Supreme Court Rejects Appeal Of Woman Forced To Share Daughter With Lesbian Ex-Partner

SAN FRANCISCO, California, February 25, 2010 (LifeSiteNews.com) – The US Supreme Court has rejected the appeal of a Texas mother challenging her former lesbian partner’s claim to be the second parent of her daughter, reports the San Francisco Chronicle.   

Kristina S. had conceived her now six-year-old daughter Amalia through artificial insemination during her domestic partnership with lesbian Charisma R. However, Kristina left the partnership three months after her daughter’s birth. 

The former partner initiated a legal challenge to gain visitation rights, but her case was not considered by state judges until the California Supreme Court ruled in 2005 that homosexual partners involved in the process of conceiving and raising their partner’s child had legal rights as “co-parents.”

Charisma had not seen the little girl for five years when an Alameda County judge in California ordered that visits commence based on the state high court’s ruling.

Since the US Supreme Court refused to review the case, the decision of California’s First District Court of Appeal will stand that Christina is the legal “co-parent” and has visitation rights.
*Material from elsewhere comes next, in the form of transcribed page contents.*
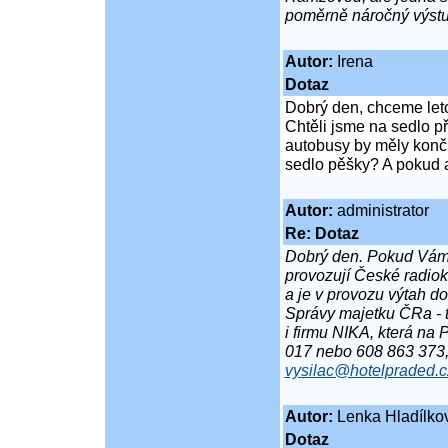
poměrně náročný výstu
Autor:
Irena
Dotaz
Dobrý den, chceme leto
Chtěli jsme na sedlo p
autobusy by měly končit
sedlo pěšky? A pokud a
Autor:
administrator
Re: Dotaz
Dobrý den. Pokud Vám 
provozují České radiok
a je v provozu výtah d
Správy majetku ČRa - t
i firmu NIKA, která na 
017 nebo 608 863 373,
vysilac@hotelpraded.c
Autor:
Lenka Hladílko
Dotaz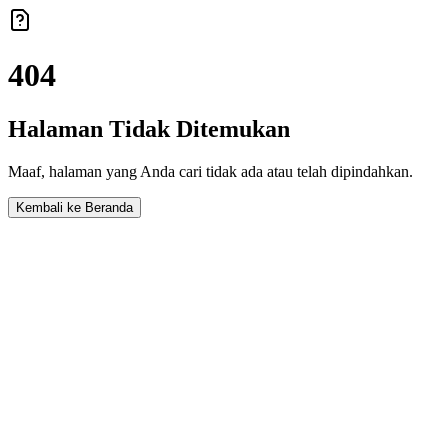
404
Halaman Tidak Ditemukan
Maaf, halaman yang Anda cari tidak ada atau telah dipindahkan.
Kembali ke Beranda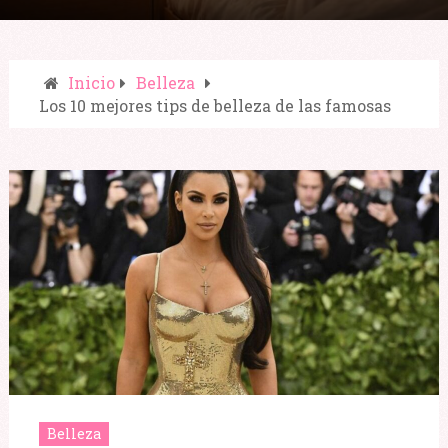
Inicio
Belleza
Los 10 mejores tips de belleza de las famosas
Compartir:
Belleza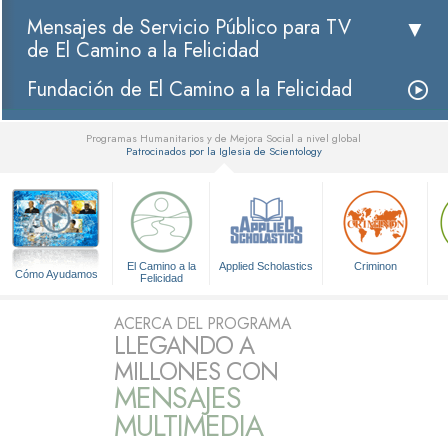
Mensajes de Servicio Público para TV
de El Camino a la Felicidad
Fundación de El Camino a la Felicidad
Programas Humanitarios y de Mejora Social a nivel global
Patrocinados por la Iglesia de Scientology
▼
El Camino a la
Applied Scholastics
Criminon
Cómo Ayudamos
Felicidad
ACERCA DEL PROGRAMA
LLEGANDO A
MILLONES CON
MENSAJES
MULTIMEDIA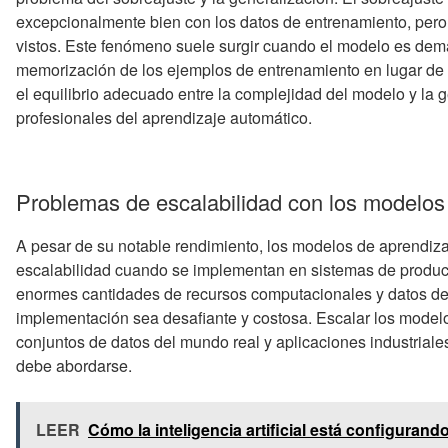
excepcionalmente bien con los datos de entrenamiento, pero 
vistos. Este fenómeno suele surgir cuando el modelo es dema
memorización de los ejemplos de entrenamiento en lugar de 
el equilibrio adecuado entre la complejidad del modelo y la g
profesionales del aprendizaje automático.
Problemas de escalabilidad con los modelos
A pesar de su notable rendimiento, los modelos de aprendiz
escalabilidad cuando se implementan en sistemas de produc
enormes cantidades de recursos computacionales y datos de
implementación sea desafiante y costosa. Escalar los model
conjuntos de datos del mundo real y aplicaciones industrial
debe abordarse.
LEER
Cómo la inteligencia artificial está configurando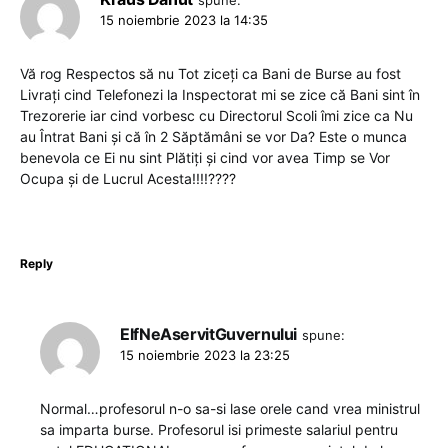
15 noiembrie 2023 la 14:35
Vă rog Respectos să nu Tot ziceți ca Bani de Burse au fost
Livrați cind Telefonezi la Inspectorat mi se zice că Bani sint în
Trezorerie iar cind vorbesc cu Directorul Scoli îmi zice ca Nu
au Întrat Bani și că în 2 Săptămâni se vor Da? Este o munca
benevola ce Ei nu sint Plătiți și cind vor avea Timp se Vor
Ocupa și de Lucrul Acesta!!!!????
Reply
ElfNeAservitGuvernului
spune:
15 noiembrie 2023 la 23:25
Normal…profesorul n-o sa-si lase orele cand vrea ministrul
sa imparta burse. Profesorul isi primeste salariul pentru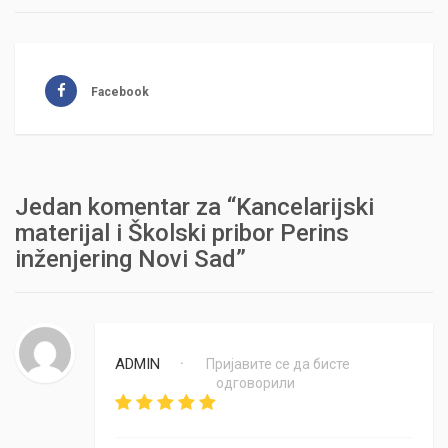
Facebook
Jedan komentar za “Kancelarijski
materijal i Školski pribor Perins
inženjering Novi Sad”
ADMIN
Пријавите се да бисте
•
одговорили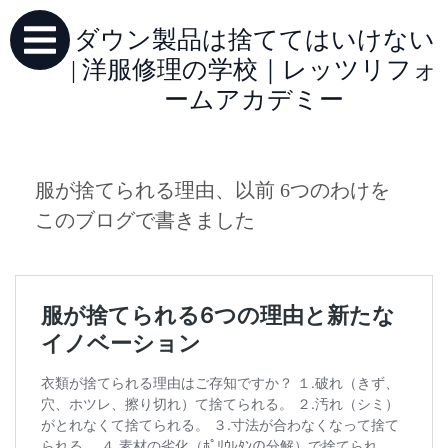
ダウン製品は捨ててはいけない
| 洋服修理の学校｜レッツリフォ
ームアカデミー
服が捨てられる理由、以前 6つのわけを
このブログで書きました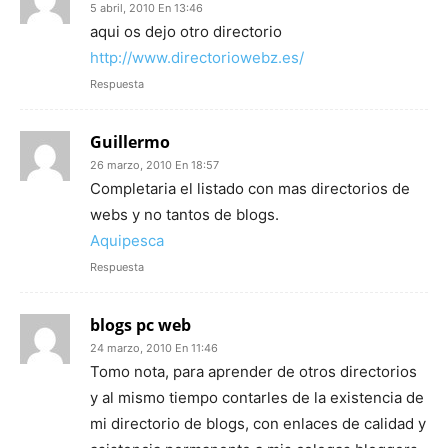
5 abril, 2010 En 13:46
aqui os dejo otro directorio
http://www.directoriowebz.es/
Respuesta
Guillermo
26 marzo, 2010 En 18:57
Completaria el listado con mas directorios de
webs y no tantos de blogs.
Aquipesca
Respuesta
blogs pc web
24 marzo, 2010 En 11:46
Tomo nota, para aprender de otros directorios
y al mismo tiempo contarles de la existencia de
mi directorio de blogs, con enlaces de calidad y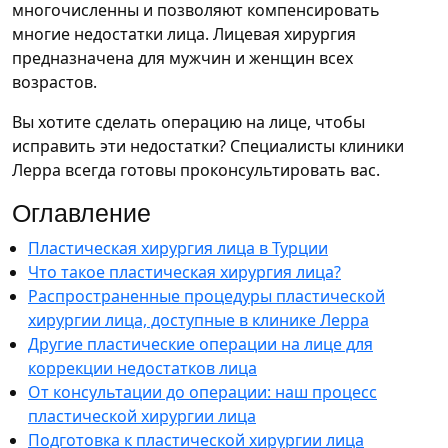
многочисленны и позволяют компенсировать
многие недостатки лица. Лицевая хирургия
предназначена для мужчин и женщин всех
возрастов.
Вы хотите сделать операцию на лице, чтобы
исправить эти недостатки? Специалисты клиники
Лерра всегда готовы проконсультировать вас.
Оглавление
Пластическая хирургия лица в Турции
Что такое пластическая хирургия лица?
Распространенные процедуры пластической
хирургии лица, доступные в клинике Лерра
Другие пластические операции на лице для
коррекции недостатков лица
От консультации до операции: наш процесс
пластической хирургии лица
Подготовка к пластической хирургии лица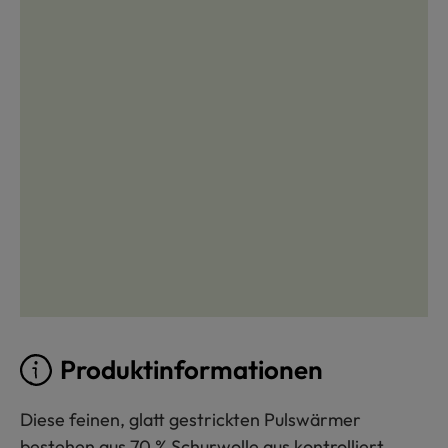
Produktinformationen
Diese feinen, glatt gestrickten Pulswärmer
bestehen aus 70 % Schurwolle aus kontrolliert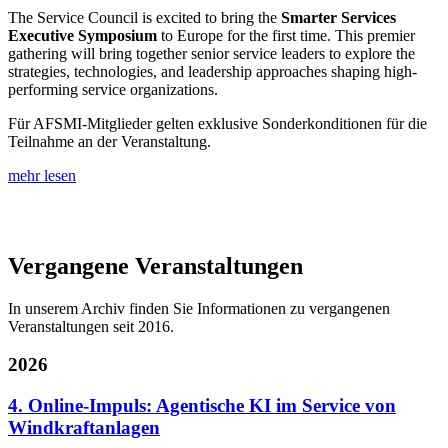
The Service Council is excited to bring the
Smarter Services
Executive Symposium
to Europe for the first time. This premier
gathering will bring together senior service leaders to explore the
strategies, technologies, and leadership approaches shaping high-
performing service organizations.
Für AFSMI-Mitglieder gelten exklusive Sonderkonditionen für die
Teilnahme an der Veranstaltung.
mehr lesen
Vergangene Veranstaltungen
In unserem Archiv finden Sie Informationen zu vergangenen
Veranstaltungen seit 2016.
2026
4. Online-Impuls: Agentische KI im Service von
Windkraftanlagen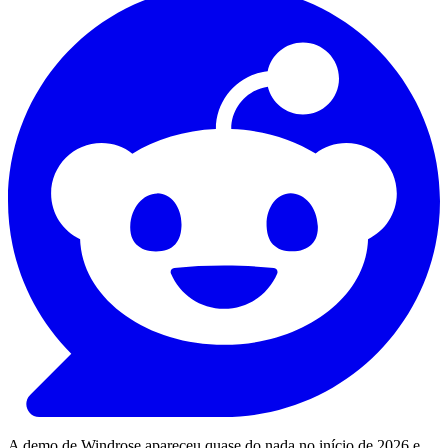
A demo de Windrose apareceu quase do nada no início de 2026 e,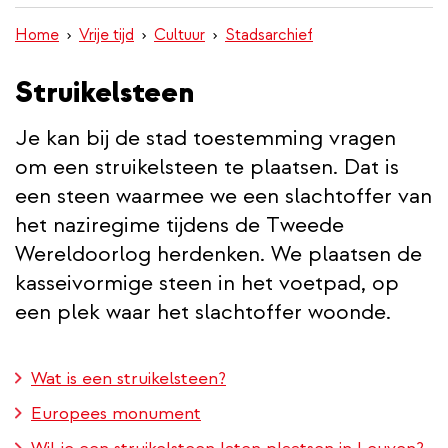
inhoud
Home
Vrije tijd
Cultuur
Stadsarchief
gaan
Struikelsteen
Je kan bij de stad toestemming vragen
om een struikelsteen te plaatsen. Dat is
een steen waarmee we een slachtoffer van
het naziregime tijdens de Tweede
Wereldoorlog herdenken. We plaatsen de
kasseivormige steen in het voetpad, op
een plek waar het slachtoffer woonde.
Wat is een struikelsteen?
Europees monument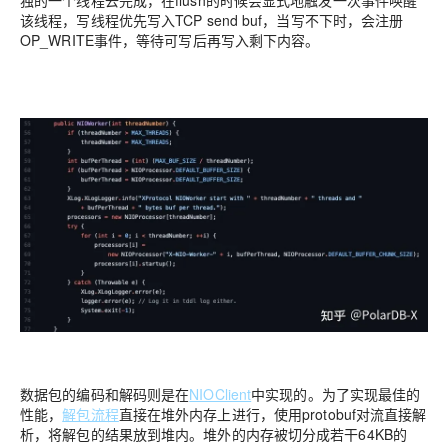
该线程，写线程优先写入TCP send buf，当写不下时，会注册
OP_WRITE事件，等待可写后再写入剩下内容。
数据包的编码和解码则是在
NIOClient
中实现的。为了实现最佳的
性能，
解包流程
直接在堆外内存上进行，使用protobuf对流直接解
析，将解包的结果放到堆内。堆外的内存被切分成若干64KB的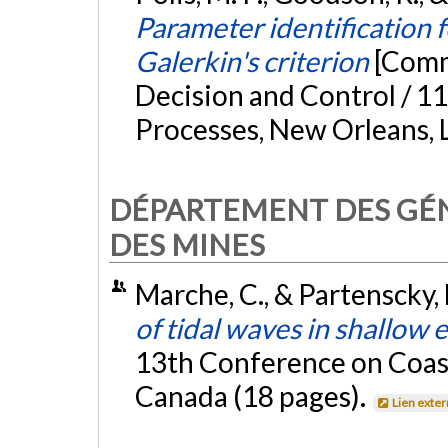
Parameter identification 
Galerkin's criterion
[Comm
Decision and Control / 
Processes, New Orleans, 
DÉPARTEMENT DES GÉNI
DES MINES
Marche, C., & Partenscky, 
of tidal waves in shallow 
13th Conference on Coast
Canada (18 pages).
Lien exte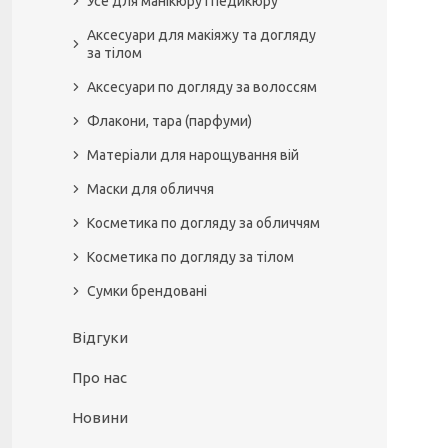
Усе для манікюру і педикюру
Аксесуари для макіяжу та догляду
за тілом
Аксесуари по догляду за волоссям
Флакони, тара (парфуми)
Матеріали для нарощування вій
Маски для обличчя
Косметика по догляду за обличчям
Косметика по догляду за тілом
Сумки брендовані
Відгуки
Про нас
Новини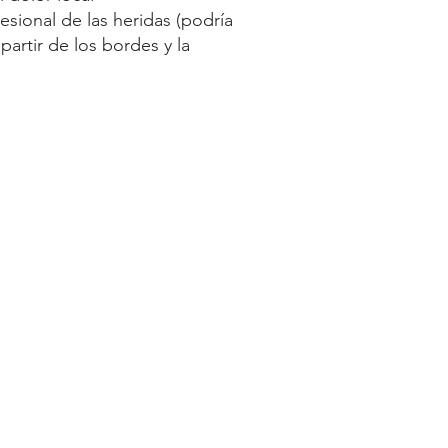
sional de las heridas (podría
partir de los bordes y la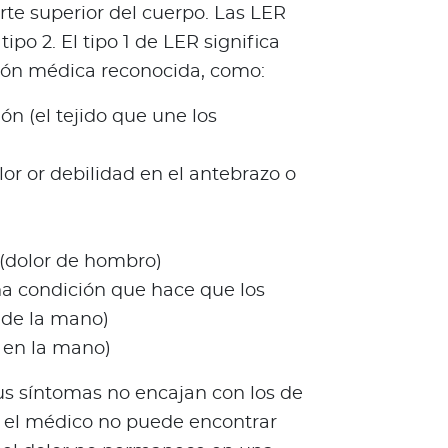
arte superior del cuerpo. Las LER
ipo 2. El tipo 1 de LER significa
ión médica reconocida, como:
ón (el tejido que une los
or or debilidad en el antebrazo o
(dolor de hombro)
na condición que hace que los
 de la mano)
 en la mano)
sus síntomas no encajan con los de
 el médico no puede encontrar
Kristina S. was represented by the civil advocacy group, Liberty Counsel, which argued to the high court that the California judiciary was replacing the natural family with a judicial definition. 

Liberty Counsel is also representing Lisa Miller, an ex-lesbian who has been ordered to give up daughter Isabella to former partner Janet Jenkins, whom she said she left after years of abuse. Miller and Jenkins had entered into a Vermont civil union in 2000, but broke up shortly after the birth of Isabella in 2003.

Miller is now a resident of Virginia, which does not recognize civil unions, and fought to prevent Jenkins from having contact with Isabella after her daughter showed signs of psychological trauma from the visits. After one visit, Isabella put a comb to her neck and told her mother that she wanted to kill herself; in another incident, Isabella said Jenkins forced her to bathe naked with her.

After years of legal struggles in both Vermont and Virginia courts to prevent the unsupervised visits, Miller severed contact with her attorneys and disappeared in November of last year. She has not been heard from since.

Vermont Judge Richard Cohen has issued an arrest warrant for Miller for failing to transfer custody of Isabella to Jenkins. A judge in Bedford County, Va. last week refused to issue an arrest warrant for Miller, due to the fact that she had not been legally subpoenaed in that state.